Les tribulations du porte-avions “Lincoln”, signe d’une marine américaine surmenée
Tentatives de suicide, problèmes d’approvisionnement, insalubrité : les difficultés du navire “Abraham Lincoln”, déployé depuis janvier au Moyen-Orient, succèdent aux déboires du “Gerald Ford”, plus tôt dans l’année. Une chose est sûre, pour la presse d’outre-Atlantique : les déploiements trop longs se multiplient..
Le porte-avions américain Abraham Lincoln, déployé au Moyen-Orient depuis janvier 2026 dans le cadre de l’opération Fureur épique face à l’Iran, traverse une crise majeure. Son équipage de 5 000 marins subit des conditions de vie très difficiles : pénuries de nourriture et d’eau potable, contamination de l’eau, toilettes défectueuses, moral en berne et même des tentatives de suicide. Deux marins ont tenté de se jeter par-dessus bord en août 2026, un événement rare et préoccupant. Ces problèmes surviennent après une attaque iranienne contre une base logistique américaine à Bahreïn, qui a endommagé un point clé pour l’approvisionnement et le repos des troupes. L’amiral Brad Cooper, commandant des forces américaines au Moyen-Orient, a reconnu la rudesse de ces déploiements prolongés, tout en saluant la résilience de l’équipage.
Les déploiements des porte-avions américains dépassent désormais largement la durée normale de 6 à 7 mois. Le Gerald Ford, déployé plus tôt en 2026, a battu un record depuis la guerre du Vietnam avec 326 jours en mer, d’abord près du Venezuela puis au Moyen-Orient. Ses problèmes (incendie, toilettes hors service) avaient déjà alerté l’opinion publique. Le Lincoln est lui-même en mer depuis 250 jours, bien au-delà des standards. Cette surutilisation reflète un déséquilibre entre les besoins opérationnels et les capacités de la marine américaine (U.S. Navy), dont les moyens se réduisent tandis que les missions s’intensifient. Le Wall Street Journal souligne que ce problème existait déjà avant l’administration Trump et s’aggrave avec le temps.

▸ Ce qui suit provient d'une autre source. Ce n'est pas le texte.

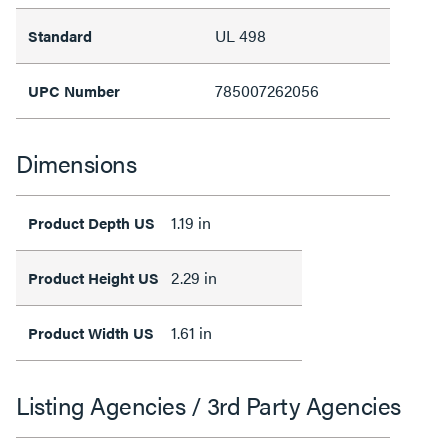
UL 498
Standard
785007262056
UPC Number
Dimensions
1.19 in
Product Depth US
2.29 in
Product Height US
1.61 in
Product Width US
Listing Agencies / 3rd Party Agencies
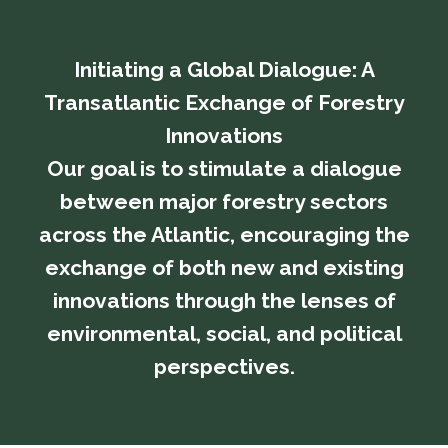
Initiating a Global Dialogue: A
Transatlantic Exchange of Forestry
Innovations
​​​​​​​Our goal is to stimulate a dialogue
between major forestry sectors
across the Atlantic, encouraging the
exchange of both new and existing
innovations through the lenses of
environmental, social, and political
perspectives.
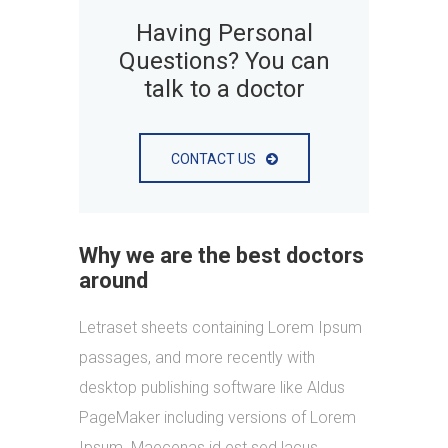
Having Personal
Questions? You can
talk to a doctor
CONTACT US
Why we are the best doctors
around
Letraset sheets containing Lorem Ipsum
passages, and more recently with
desktop publishing software like Aldus
PageMaker including versions of Lorem
Ipsum. Maecenas id est sed lacus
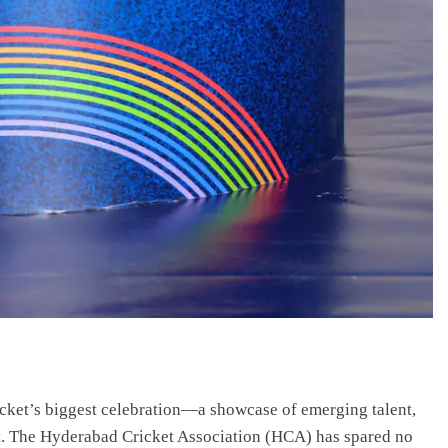
ket’s biggest celebration—a showcase of emerging talent,
t. The Hyderabad Cricket Association (HCA) has spared no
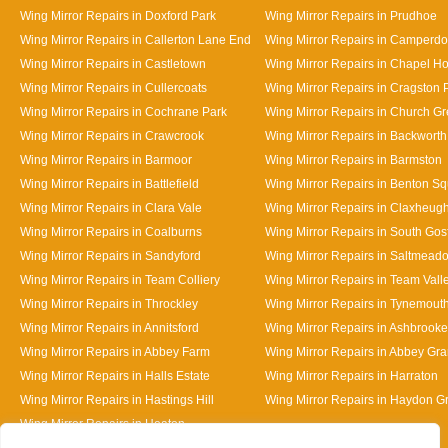
Wing Mirror Repairs in Doxford Park
Wing Mirror Repairs in Prudhoe
Wing Mirror Repairs in Callerton Lane End
Wing Mirror Repairs in Camperd
Wing Mirror Repairs in Castletown
Wing Mirror Repairs in Chapel H
Wing Mirror Repairs in Cullercoats
Wing Mirror Repairs in Cragston 
Wing Mirror Repairs in Cochrane Park
Wing Mirror Repairs in Church G
Wing Mirror Repairs in Crawcrook
Wing Mirror Repairs in Backworth
Wing Mirror Repairs in Barmoor
Wing Mirror Repairs in Barmston
Wing Mirror Repairs in Battlefield
Wing Mirror Repairs in Benton S
Wing Mirror Repairs in Clara Vale
Wing Mirror Repairs in Claxheug
Wing Mirror Repairs in Coalburns
Wing Mirror Repairs in South Gos
Wing Mirror Repairs in Sandyford
Wing Mirror Repairs in Saltmead
Wing Mirror Repairs in Team Colliery
Wing Mirror Repairs in Team Vall
Wing Mirror Repairs in Throckley
Wing Mirror Repairs in Tynemout
Wing Mirror Repairs in Annitsford
Wing Mirror Repairs in Ashbrooke
Wing Mirror Repairs in Abbey Farm
Wing Mirror Repairs in Abbey Gr
Wing Mirror Repairs in Halls Estate
Wing Mirror Repairs in Harraton
Wing Mirror Repairs in Hastings Hill
Wing Mirror Repairs in Haydon G
Wing Mirror Repairs in Heaton
Designed By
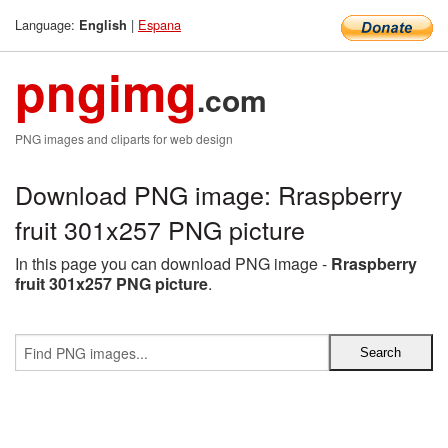
Language:
|
Espana
English
pngimg
.com
PNG images and cliparts for web design
Download PNG image: Rraspberry
fruit 301x257 PNG picture
In this page you can download PNG image -
Rraspberry
fruit 301x257 PNG picture
.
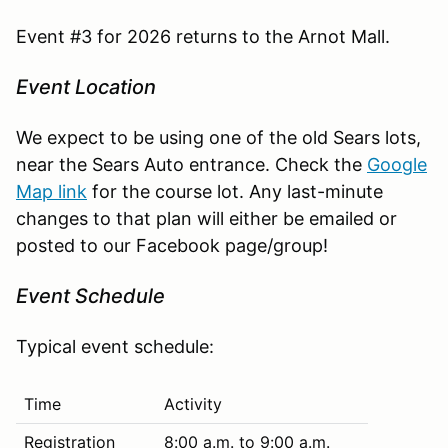
Event #3 for 2026 returns to the Arnot Mall.
Event Location
We expect to be using one of the old Sears lots,
near the Sears Auto entrance. Check the
Google
Map link
for the course lot. Any last-minute
changes to that plan will either be emailed or
posted to our Facebook page/group!
Event Schedule
Typical event schedule:
Time
Activity
Registration
8:00 a.m. to 9:00 a.m.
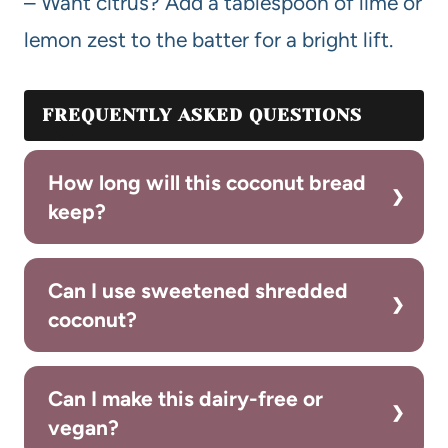
– Want citrus? Add a tablespoon of lime or
lemon zest to the batter for a bright lift.
FREQUENTLY ASKED QUESTIONS
How long will this coconut bread
keep?
Can I use sweetened shredded
coconut?
Can I make this dairy-free or
vegan?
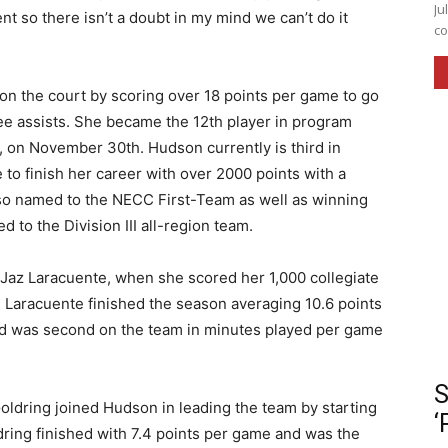
Ju
 so there isn’t a doubt in my mind we can’t do it
co
on the court by scoring over 18 points per game to go
ee assists. She became the 12th player in program
e, on November 30th. Hudson currently is third in
 to finish her career with over 2000 points with a
so named to the NECC First-Team as well as winning
to the Division III all-region team.
 Jaz Laracuente, when she scored her 1,000 collegiate
 Laracuente finished the season averaging 10.6 points
nd was second on the team in minutes played per game
S
oldring joined Hudson in leading the team by starting
‘
ring finished with 7.4 points per game and was the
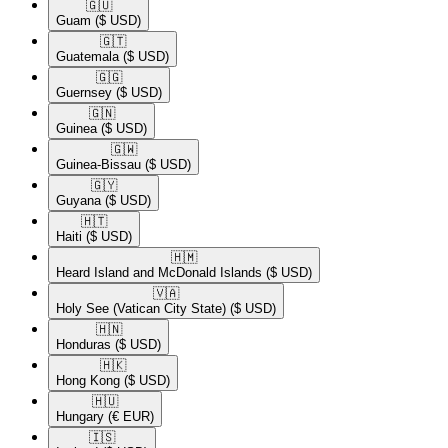
🇬🇺​
Guam
($ USD)
🇬🇹​
Guatemala
($ USD)
🇬🇬​
Guernsey
($ USD)
🇬🇳​
Guinea
($ USD)
🇬🇼​
Guinea-Bissau
($ USD)
🇬🇾​
Guyana
($ USD)
🇭🇹​
Haiti
($ USD)
🇭🇲​
Heard Island and McDonald Islands
($ USD)
🇻🇦​
Holy See (Vatican City State)
($ USD)
🇭🇳​
Honduras
($ USD)
🇭🇰​
Hong Kong
($ USD)
🇭🇺​
Hungary
(€ EUR)
🇮🇸​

Les révélations sur la situation du Lincoln ont provoqué des réactions politiques aux États-Unis. Des sénateurs démocrates ont alerté le ministre de la Défense, Pete Hegseth, et Hung Cao, responsable de la U.S. Navy, dans une lettre officielle. Hegseth a minimisé les critiques en qualifiant la situation de complètement déformée, tandis que le président Donald Trump a défendu les déploiements longs, déclarant : Non, non, non, c’est loin d’être assez long. Cette divergence illustre les tensions entre les priorités militaires et les préoccupations humanitaires au sein du gouvernement américain. Le Washington Post note que les témoignages individuels doivent être interprétés avec prudence dans un équipage aussi nombreux.
Face à l’épuisement de l’équipage du Lincoln, les États-Unis préparent son remplacement par le porte-avions George Washington, en provenance du Pacifique. Cette rotation devrait permettre à l’équipage du Lincoln de souffler après des mois de tensions et de conditions difficiles. Un chroniqueur du Washington Post a salué cette décision, estimant que l’équipage pouvait enfin respirer un peu mieux. Cependant, cette solution ne résout pas le problème de fond : la marine américaine peine à maintenir ses navires en état opérationnel sur le long terme, en raison d’un rythme de déploiement trop soutenu et d’un renouvellement insuffisant de ses ressources.
Le déploiement du Lincoln s’inscrit dans un contexte de tensions accrues au Moyen-Orient, notamment avec l’Iran. Depuis le début de la guerre en 2026, les États-Unis ont renforcé leur présence militaire dans la région pour contrer les actions iraniennes. L’attaque contre la base de Bahreïn, qui a perturbé les approvisionnements du Lincoln, illustre l’instabilité de la zone. Ces tensions ont aussi des répercussions économiques, comme une crise pétrolière aggravée par le conflit. La situation du Lincoln reflète donc les défis logistiques et humains auxquels les États-Unis font face dans une région stratégique, où leurs ressources militaires sont mises à rude épreuve.
Au-delà des difficultés immédiates du *Lincoln*, l’article met en lumière un problème structurel de la marine américaine. Selon le *Wall Street Journal*, les États-Unis *consomment leurs forces navales plus vite qu’ils ne les renouvellent*, une spirale négative qui précède l’actuelle administration. Cette situation résulte d’un déséquilibre entre les missions assignées à la *U.S. Navy* (protection des intérêts américains, interventions militaires, surveillance) et ses capacités réelles. Les porte-avions, symboles de la puissance navale, sont particulièrement touchés par cette surcharge, ce qui menace leur efficacité à long terme. La crise du *Lincoln* en est un exemple frappant.